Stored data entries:
───

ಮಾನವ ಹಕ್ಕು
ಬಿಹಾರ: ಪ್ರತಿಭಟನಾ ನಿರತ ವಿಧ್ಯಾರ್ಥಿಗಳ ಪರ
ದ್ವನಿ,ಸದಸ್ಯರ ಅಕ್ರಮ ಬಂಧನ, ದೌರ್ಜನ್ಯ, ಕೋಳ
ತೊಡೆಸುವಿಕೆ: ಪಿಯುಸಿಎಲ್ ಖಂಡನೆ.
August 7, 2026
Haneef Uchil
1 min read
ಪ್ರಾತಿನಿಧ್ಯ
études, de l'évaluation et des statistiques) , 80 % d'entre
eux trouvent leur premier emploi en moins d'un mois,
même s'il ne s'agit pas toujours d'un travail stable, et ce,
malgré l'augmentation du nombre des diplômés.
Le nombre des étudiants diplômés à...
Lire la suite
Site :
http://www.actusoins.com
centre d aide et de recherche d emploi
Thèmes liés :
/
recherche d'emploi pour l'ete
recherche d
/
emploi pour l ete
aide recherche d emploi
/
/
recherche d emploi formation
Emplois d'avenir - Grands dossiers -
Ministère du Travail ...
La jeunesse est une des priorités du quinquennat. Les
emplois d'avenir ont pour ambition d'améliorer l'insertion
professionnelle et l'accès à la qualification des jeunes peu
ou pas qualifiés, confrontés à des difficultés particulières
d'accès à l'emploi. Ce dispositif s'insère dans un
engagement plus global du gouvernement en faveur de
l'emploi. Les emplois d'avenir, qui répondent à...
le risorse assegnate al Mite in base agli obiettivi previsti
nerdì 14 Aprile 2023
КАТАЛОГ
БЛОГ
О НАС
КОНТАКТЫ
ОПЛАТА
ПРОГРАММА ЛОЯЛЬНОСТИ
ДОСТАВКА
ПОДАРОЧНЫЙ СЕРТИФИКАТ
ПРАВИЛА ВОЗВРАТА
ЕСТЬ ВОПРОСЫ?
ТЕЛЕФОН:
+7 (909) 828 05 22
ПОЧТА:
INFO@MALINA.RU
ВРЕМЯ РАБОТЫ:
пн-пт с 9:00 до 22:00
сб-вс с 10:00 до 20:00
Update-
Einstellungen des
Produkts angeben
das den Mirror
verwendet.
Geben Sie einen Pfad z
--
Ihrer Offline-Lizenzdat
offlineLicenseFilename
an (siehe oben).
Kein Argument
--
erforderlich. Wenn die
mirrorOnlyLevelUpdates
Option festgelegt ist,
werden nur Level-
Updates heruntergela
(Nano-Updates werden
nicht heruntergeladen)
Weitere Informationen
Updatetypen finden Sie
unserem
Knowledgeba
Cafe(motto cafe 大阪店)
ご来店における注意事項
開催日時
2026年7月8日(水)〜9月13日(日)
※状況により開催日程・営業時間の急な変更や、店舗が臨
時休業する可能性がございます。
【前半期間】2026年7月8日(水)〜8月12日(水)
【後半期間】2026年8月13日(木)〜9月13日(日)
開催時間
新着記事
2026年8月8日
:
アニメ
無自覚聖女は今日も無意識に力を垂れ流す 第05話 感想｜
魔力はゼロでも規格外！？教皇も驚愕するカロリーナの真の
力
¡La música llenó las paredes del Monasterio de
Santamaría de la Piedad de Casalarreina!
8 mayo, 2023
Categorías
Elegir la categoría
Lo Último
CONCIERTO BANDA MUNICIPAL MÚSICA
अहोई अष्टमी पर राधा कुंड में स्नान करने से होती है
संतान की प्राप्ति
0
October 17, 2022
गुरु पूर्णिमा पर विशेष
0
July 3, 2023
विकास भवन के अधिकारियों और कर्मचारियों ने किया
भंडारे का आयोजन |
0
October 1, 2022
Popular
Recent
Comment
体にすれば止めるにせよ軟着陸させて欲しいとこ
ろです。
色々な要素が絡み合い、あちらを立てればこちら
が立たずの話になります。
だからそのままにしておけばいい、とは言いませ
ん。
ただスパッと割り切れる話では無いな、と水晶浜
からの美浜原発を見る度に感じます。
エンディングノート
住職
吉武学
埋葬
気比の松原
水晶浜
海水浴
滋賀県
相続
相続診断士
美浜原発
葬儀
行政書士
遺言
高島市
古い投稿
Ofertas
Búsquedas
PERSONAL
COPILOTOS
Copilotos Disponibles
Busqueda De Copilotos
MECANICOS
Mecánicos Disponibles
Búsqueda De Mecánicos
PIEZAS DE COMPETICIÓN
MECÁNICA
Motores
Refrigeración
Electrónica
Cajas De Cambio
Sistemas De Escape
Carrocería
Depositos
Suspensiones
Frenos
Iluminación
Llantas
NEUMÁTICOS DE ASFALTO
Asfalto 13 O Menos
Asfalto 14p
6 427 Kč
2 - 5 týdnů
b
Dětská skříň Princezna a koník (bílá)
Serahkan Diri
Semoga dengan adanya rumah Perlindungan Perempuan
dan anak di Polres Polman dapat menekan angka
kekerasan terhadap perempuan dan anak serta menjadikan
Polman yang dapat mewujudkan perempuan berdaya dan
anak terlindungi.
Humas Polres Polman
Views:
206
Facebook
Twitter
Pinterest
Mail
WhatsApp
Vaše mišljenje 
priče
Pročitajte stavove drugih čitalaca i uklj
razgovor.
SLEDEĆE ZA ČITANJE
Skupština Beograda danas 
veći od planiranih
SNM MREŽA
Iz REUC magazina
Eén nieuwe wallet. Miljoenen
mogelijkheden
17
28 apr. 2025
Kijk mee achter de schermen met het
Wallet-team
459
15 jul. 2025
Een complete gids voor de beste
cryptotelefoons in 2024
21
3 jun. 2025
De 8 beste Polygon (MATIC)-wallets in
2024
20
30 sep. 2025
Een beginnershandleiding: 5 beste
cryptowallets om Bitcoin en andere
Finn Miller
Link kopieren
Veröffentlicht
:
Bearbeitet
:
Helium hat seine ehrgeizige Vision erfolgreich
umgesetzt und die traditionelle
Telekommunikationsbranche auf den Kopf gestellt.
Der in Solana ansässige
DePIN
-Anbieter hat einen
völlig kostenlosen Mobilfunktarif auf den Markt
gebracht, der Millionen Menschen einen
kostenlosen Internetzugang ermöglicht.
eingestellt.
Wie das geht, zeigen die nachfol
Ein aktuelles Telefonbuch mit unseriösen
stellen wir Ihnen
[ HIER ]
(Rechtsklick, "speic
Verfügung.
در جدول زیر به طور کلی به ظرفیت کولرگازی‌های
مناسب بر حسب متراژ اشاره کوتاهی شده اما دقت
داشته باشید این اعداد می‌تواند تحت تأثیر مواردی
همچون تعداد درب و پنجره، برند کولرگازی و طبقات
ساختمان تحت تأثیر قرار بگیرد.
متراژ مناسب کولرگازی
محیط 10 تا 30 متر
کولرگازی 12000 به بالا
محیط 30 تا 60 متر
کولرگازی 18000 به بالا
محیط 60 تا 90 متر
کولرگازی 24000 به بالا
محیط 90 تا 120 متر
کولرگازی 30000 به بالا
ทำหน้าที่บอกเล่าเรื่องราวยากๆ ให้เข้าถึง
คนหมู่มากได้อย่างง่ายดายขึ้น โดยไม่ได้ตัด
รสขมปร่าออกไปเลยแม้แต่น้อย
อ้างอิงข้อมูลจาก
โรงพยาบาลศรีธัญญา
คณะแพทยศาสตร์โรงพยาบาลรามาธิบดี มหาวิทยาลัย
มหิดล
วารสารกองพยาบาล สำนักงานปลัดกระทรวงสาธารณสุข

───

Please transcribe only the lines in the records above running from the line that has "Iz REUC magazina" through the line that has "Der in Solana ansässige", both included, exactly as they appear.

Iz REUC magazina
Eén nieuwe wallet. Miljoenen
mogelijkheden
17
28 apr. 2025
Kijk mee achter de schermen met het
Wallet-team
459
15 jul. 2025
Een complete gids voor de beste
cryptotelefoons in 2024
21
3 jun. 2025
De 8 beste Polygon (MATIC)-wallets in
2024
20
30 sep. 2025
Een beginnershandleiding: 5 beste
cryptowallets om Bitcoin en andere
Finn Miller
Link kopieren
Veröffentlicht
:
Bearbeitet
:
Helium hat seine ehrgeizige Vision erfolgreich
umgesetzt und die traditionelle
Telekommunikationsbranche auf den Kopf gestellt.
Der in Solana ansässige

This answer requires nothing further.